[Haskell-cafe] Haskell Weekly News: March 12, 2007
sdowney at gmail.com
Tue Mar 13 21:03:16 EDT 2007
One of my editors at somepoint, told me that he had asked his lawyers
about this (i.e. don't think this is anything like real legal advice),
and the answer was 'If you publish an article and advise someone that
the way to do something is X, no judge will be happy if you sue them
for taking your advice. '
So my editors advice was, if you want to keep it a secret, don't publish.
My take, if the code isn't published, it's advertising, not research.
On 3/13/07, Donald Bruce Stewart <dons at cse.unsw.edu.au> wrote:
> > Quoth Conrad Parker, nevermore,
> > >
> > > Besides, <tshirt>If it's not open source, it's not computer
> > > science</tshirt>. Science demands repeatable results, computer science
> > > demands literate programming. The solution is not to shy away from
> > > including code, or else the IP lawyers have won, science is banned and
> > > we get plunged into another Dark Age.
> > I'm glad some people agree. I've been reading the reddit comments for
> > that blog post with a mixture of car-crash fascination and horror, where
> > the prevailing opinions are a mixture of:
> > * computer scientists can't program, duh!

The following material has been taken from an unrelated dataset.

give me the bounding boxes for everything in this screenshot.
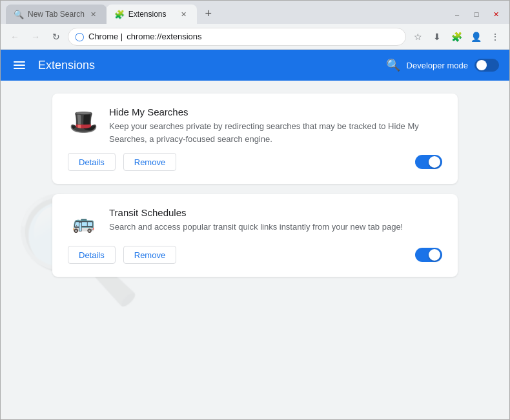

> > * computer scientists aren't in academia for the advancement of
> > knowledge, it's all about getting their name known
> > * you just want to ride on the coat-tails of other people's brilliance;
> > or, you're too lazy/stupid to do the work yourself
> > * if you can't recreate it from the description in the paper then it
> > shouldn't have been published
> > The final point is the only one with any merit at all, and only then in
> > an ideal world. High level papers are not simple to translate into code,
> > even if the resulting code is quite simple. (How long did it take for
> > the monad to make it into programming?)
> > It's sad that there's such a prevailing culture of anti-intellectualism
> > even in computer science/software engineering. So I'd like to take the
> > opportunity to thank all the exciting academic work that gets published
> > with code that I can read (even better when they are mixed in one
> > literate document). And also all those contributors to The Monad Reader,
> > who help to bridge that gap for the rest of us.
> I too read the comments with a sense of frustration.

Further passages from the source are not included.